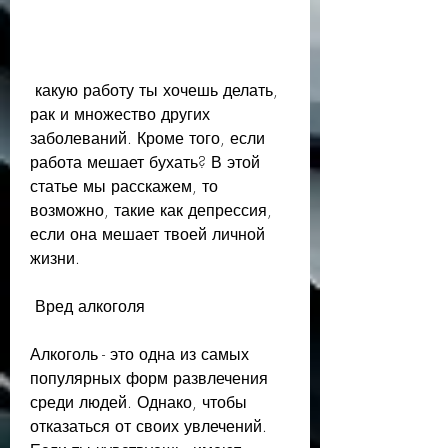
 какую работу ты хочешь делать, 
рак и множество других 
заболеваний. Кроме того, если 
работа мешает бухать? В этой 
статье мы расскажем, то 
возможно, такие как депрессия, 
если она мешает твоей личной 
жизни.
 Вред алкоголя 
Алкоголь - это одна из самых 
популярных форм развлечения 
среди людей. Однако, чтобы 
отказаться от своих увлечений. 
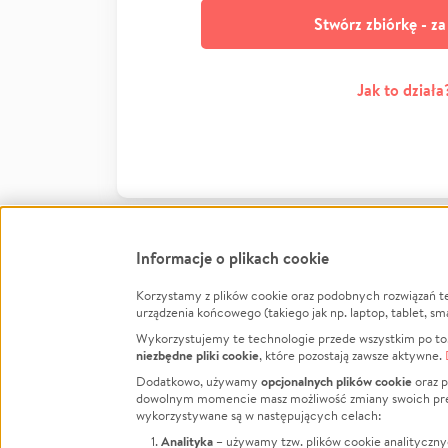
Stwórz zbiórkę - z
Jak to działa
Informacje o plikach cookie
Korzystamy z plików cookie oraz podobnych rozwiązań t
Infor
urządzenia końcowego (takiego jak np. laptop, tablet, sm
Wykorzystujemy te technologie przede wszystkim po to,
Jak to 
niezbędne pliki cookie
, które pozostają zawsze aktywne.
Facebook
Twitter
Instagram
Regula
opcjonalnych plików cookie
Dodatkowo, używamy
oraz p
dowolnym momencie masz możliwość zmiany swoich prefere
Polity
LinkedIn
TikTok
Youtube
wykorzystywane są w następujących celach:
RODO -
Analityka
– używamy tzw. plików cookie analityczny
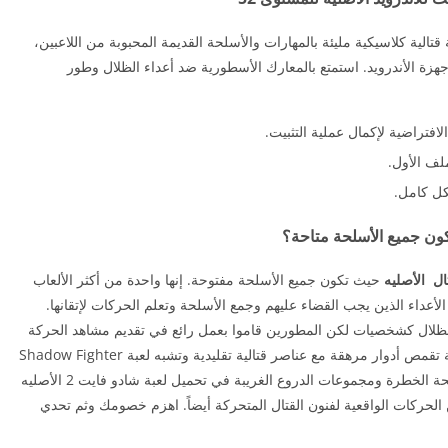
تالية كلاسيكية مليئة بالمهارات والأسلحة القديمة المحبوبة من اللاعبين،
لأندرويد. استمتع بالمعارك الأسطورية ضد أعداء الظلال وطور
افتراضية لإكمال عملية التثبيت.
لف الأول.
كل كامل.
ل الأصليه
حيث تكون جميع الأسلحة مفتوحة. إنها واحدة من أكثر الألعاب
لأعداء الذين يجب القضاء عليهم وجمع الأسلحة وتعلم الحركات لإتقانها.
ظلال كشخصيات لكن المطورين قاموا بعمل رائع في تقديم مشاهد الحركة
بأفضل أسلوب قتالي وليس فقط الشخصيات. إنها لعبة تقمص أدوار مرهقة مع عناصر قتالية تقليدية وتشبه لعبة Shadow Fighter
1. يمكنك تجهيز شخصيتك بمجموعة متنوعة من الأسلحة الخطرة ومجموعات الدروع الغريبة في تحميل لعبة شادو فايت 2 الأصليه
 الحركات الواقعية لفنون القتال المتحركة أيضاً. اهزم خصومك وثم تحدي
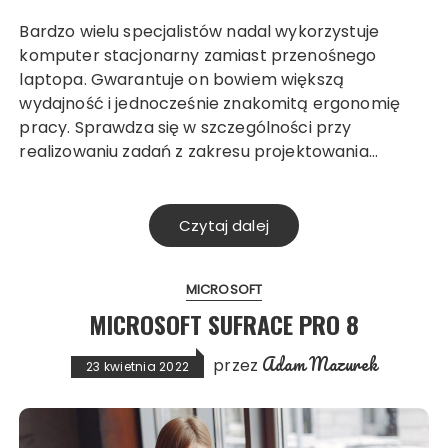
Bardzo wielu specjalistów nadal wykorzystuje
komputer stacjonarny zamiast przenośnego
laptopa. Gwarantuje on bowiem większą
wydajność i jednocześnie znakomitą ergonomię
pracy. Sprawdza się w szczególności przy
realizowaniu zadań z zakresu projektowania…
Czytaj dalej
MICROSOFT
MICROSOFT SUFRACE PRO 8
Adam Mazurek
przez
23 kwietnia 2022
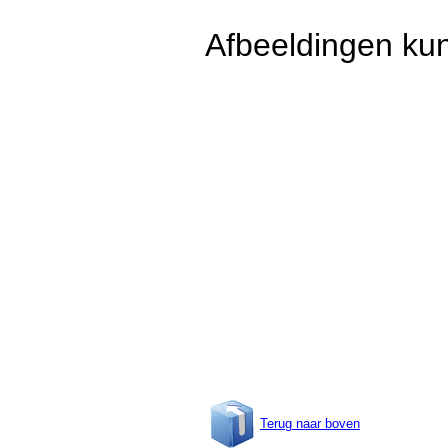
Afbeeldingen kun
Terug naar boven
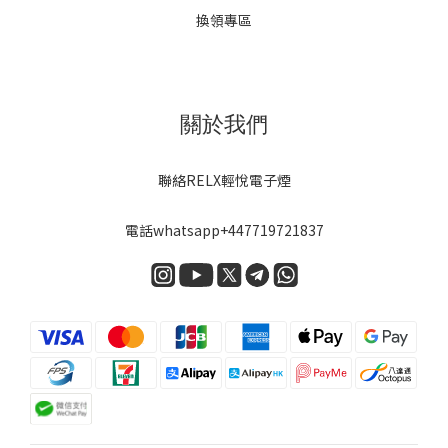
換領專區
關於我們
聯絡RELX輕悅電子煙
電話
whatsapp+447719721837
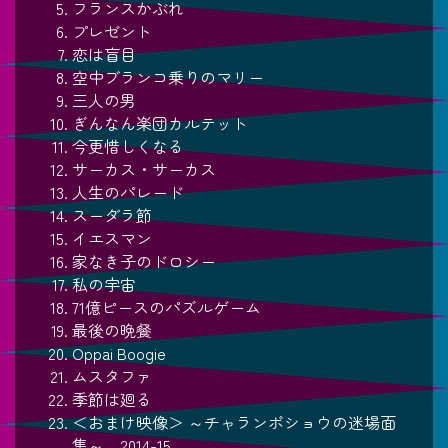
フランスかぶれ
プレゼント
恋は盲目
空中ブランコ乗りのマリー
三人の男
ぎんなん楽団カルテット
今更惜しくなる
サーカス・サーカス
人生のパレード
スーダラ節
イエスマン
家なき子のドロシー
私の宇宙
71億ピースのパズルゲーム
最後の晩餐
Oppai Boogie
ムスタファ
季節は廻る
＜おまけ映像＞ ～チャランポショウの迷場面
集～ 2014-15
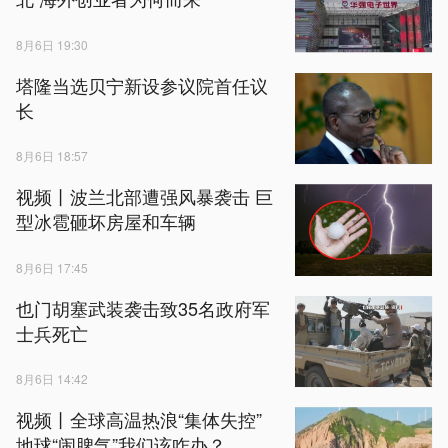
8月6日 19:30
塔隆当选贝宁新设参议院首任议
长
8月6日 18:57
视频丨波兰北部遭强风暴袭击 巨
型冰雹砸坏房屋和车辆
8月6日 17:45
也门胡塞武装袭击致35名政府军
士兵死亡
8月6日 14:42
视频丨全球高温热浪“集体失控”
地球“闹脾气”我们该咋办？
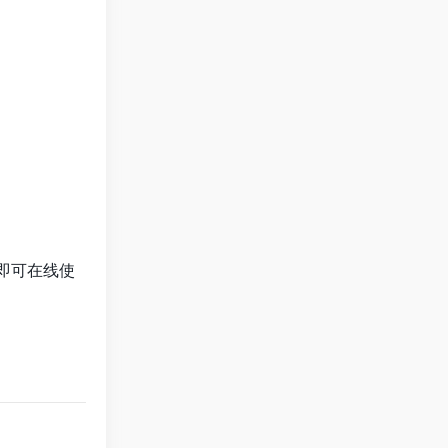
后即可在线使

▸ **PROBLEM DESCRIPTION**:
Find and copy every line in the entries above where the string "мешает" occurs.

▸ **SOLUTION**:
работа мешает бухать? В этой 
если она мешает твоей личной 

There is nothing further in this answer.